As friends and spouses die, a person’s primary support system is usually diminished, says Metzdorf. “That’s when depression sets in and the television becomes their best friend,” he says. “We take them out and bring them together with others in the same age range, with similar backgrounds and histories, rather than leaving them housebound, without the will to live.”
AS INNOVATIVE AS IT IS, PACE isn’t new; in fact, the program exists in 35 other communities. It began 36 years ago in San Francisco’s Chinatown–North Beach community, and that’s when Er-O’Connor began her association with it, joining the center right out of college as a recreational therapist. At the time, her father, who lived in San Diego, had to be placed in a nursing home for a while, an experience that stuck with Er-O’Connor. “It broke my heart to see him there,” she says.
When that first PACE center opened in 1973, one of the nation’s few adult day centers, it was known as On Lok Senior Health Services. (“On lok” is Cantonese for “peaceful, happy abode.”) A year later, On Lok was receiving Medicaid reimbursement for services. Over the next several years the center expanded its offerings, receiving a federal grant in 1979 to further develop its model for delivering long-term care.
The program was renamed and designated by the federal government as a demonstration project. Eight years ago, says Er-O’Connor, it became a permanent, federally and state-funded program. The state legislature mandated a minimum of 10 PACE programs throughout California, but that’s easier said than done, says Cheryl Wilson, CEO of St. Paul’s Retirement Homes Foundation. Wilson has led the effort over the last seven and a half years to obtain approval from the state to bring PACE to San Diego. It was a grueling process.

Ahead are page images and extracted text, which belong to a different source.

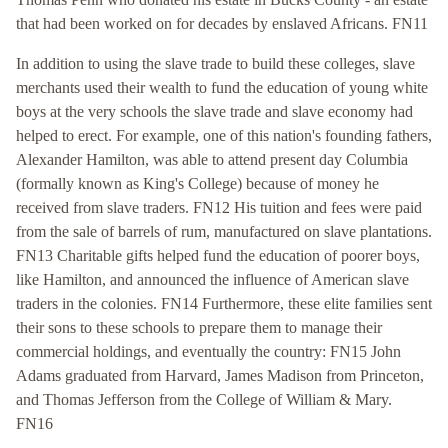
that had been worked on for decades by enslaved Africans. FN11
In addition to using the slave trade to build these colleges, slave
merchants used their wealth to fund the education of young white
boys at the very schools the slave trade and slave economy had
helped to erect. For example, one of this nation's founding fathers,
Alexander Hamilton, was able to attend present day Columbia
(formally known as King's College) because of money he
received from slave traders. FN12 His tuition and fees were paid
from the sale of barrels of rum, manufactured on slave plantations.
FN13 Charitable gifts helped fund the education of poorer boys,
like Hamilton, and announced the influence of American slave
traders in the colonies. FN14 Furthermore, these elite families sent
their sons to these schools to prepare them to manage their
commercial holdings, and eventually the country: FN15 John
Adams graduated from Harvard, James Madison from Princeton,
and Thomas Jefferson from the College of William & Mary.
FN16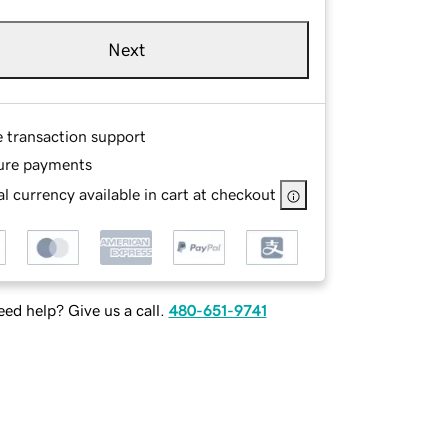
Next
e transaction support
ure payments
l currency available in cart at checkout
ed help? Give us a call.
480-651-9741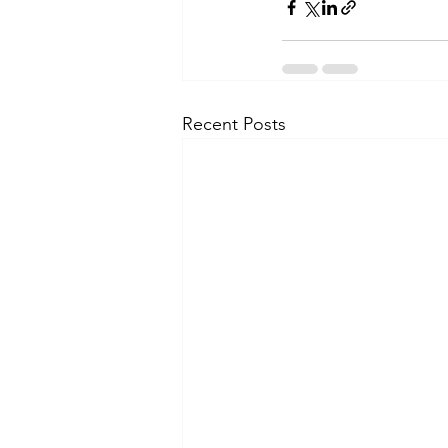
Recent Posts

After setting up PACE, Wilson and others prepared the application for state approval. But the Office of Long Term Care—short of staff and underfunded— abruptly stopped processing applications. Frustrated, Wilson began lobbying legislators to get things moving again.
“We started working with Dede Alpert, who at the time was our state senator. And she made inquiries, as did some of the county supervisors and the mayor, who all wrote letters on our behalf,” says Wilson. Finally, after an appeal to Governor Schwarzenegger and the intervention of state Senator Denise Ducheny, applications are again being processed.

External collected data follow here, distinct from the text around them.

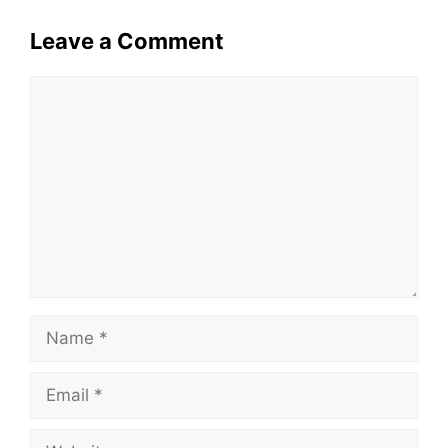
Leave a Comment
Comment
Name
Email
Website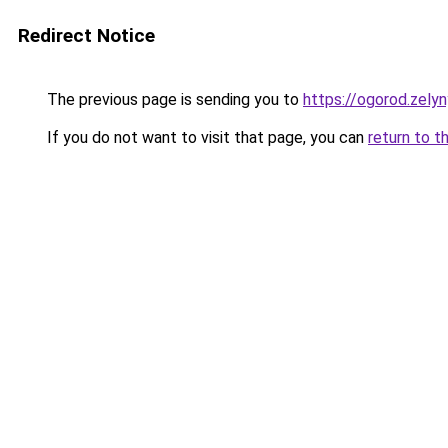
Redirect Notice
The previous page is sending you to
https://ogorod.zely
If you do not want to visit that page, you can
return to t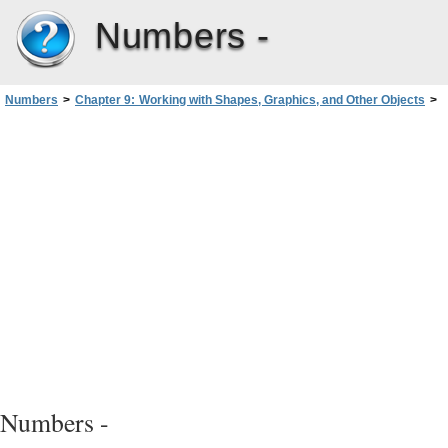
Numbers -
Numbers
>
Chapter 9: Working with Shapes, Graphics, and Other Objects
>
Manipulating, Arranging, and Changing the Look of Objects
>
Copying or Duplicating Objects
Numbers -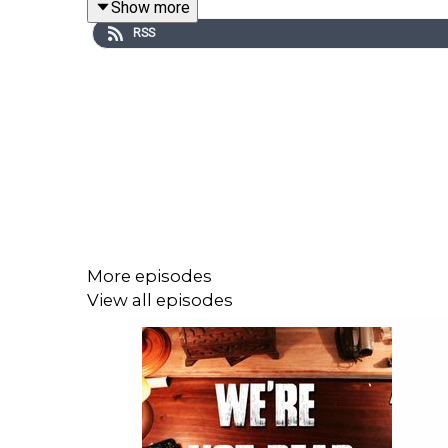
Show more
RSS
Like and Share!!
More episodes
View all episodes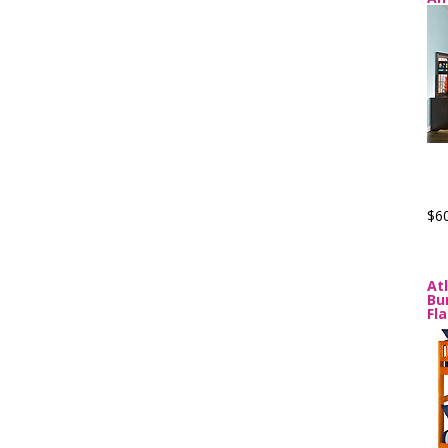
$6
At
Bu
Fl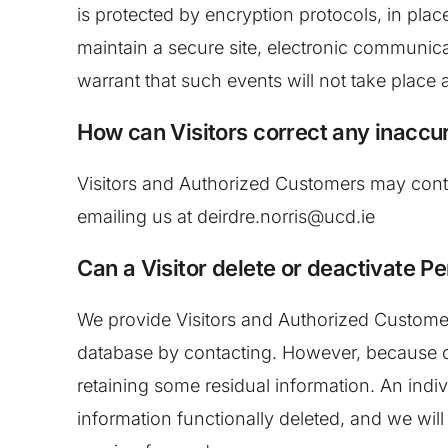
is protected by encryption protocols, in pla
maintain a secure site, electronic communic
warrant that such events will not take place 
How can Visitors correct any inaccur
Visitors and Authorized Customers may contac
emailing us at deirdre.norris@ucd.ie
Can a Visitor delete or deactivate Pe
We provide Visitors and Authorized Customers
database by contacting. However, because of 
retaining some residual information. An indiv
information functionally deleted, and we will n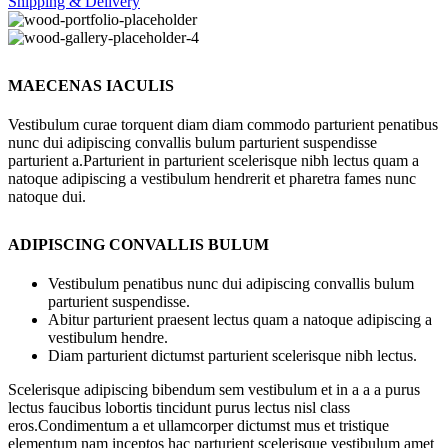
Shipping & Delivery
MAECENAS IACULIS
Vestibulum curae torquent diam diam commodo parturient penatibus
nunc dui adipiscing convallis bulum parturient suspendisse
parturient a.Parturient in parturient scelerisque nibh lectus quam a
natoque adipiscing a vestibulum hendrerit et pharetra fames nunc
natoque dui.
ADIPISCING CONVALLIS BULUM
Vestibulum penatibus nunc dui adipiscing convallis bulum
parturient suspendisse.
Abitur parturient praesent lectus quam a natoque adipiscing a
vestibulum hendre.
Diam parturient dictumst parturient scelerisque nibh lectus.
Scelerisque adipiscing bibendum sem vestibulum et in a a a purus
lectus faucibus lobortis tincidunt purus lectus nisl class
eros.Condimentum a et ullamcorper dictumst mus et tristique
elementum nam inceptos hac parturient scelerisque vestibulum amet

Ducheny put the Department of Health Services (which includes the Office of Long Term Care) under intense questioning. “We discovered they had many PACE applications pending; they just didn’t have the staff they needed,” she says. Funding was provided for additional staff, and the application processing was restarted.
“I think the hearing helped them see that the legislature thinks PACE is an important program,” says Ducheny. “The idea of all-inclusive care and the ability to stay at home is better for the patient and also better for the state, because it costs less than serving people in a nursing home.”
So far, things at the state level are moving along, says Wilson. The first three chapters of her 10-chapter application have been approved. Now the biggest hurdle the program faces is financing. “We need $1.5 million more to have enough in our reserve fund to begin operating,” she explains. Right now the program has $750,000, and raising the rest won’t be easy.
Metzdorf says fund-raising for the elderly is the toughest part of his job, because people don’t want to think about them. “The elderly are the throw-away generation,” he says. “Which is ironic, because we are all headed in the same direction.”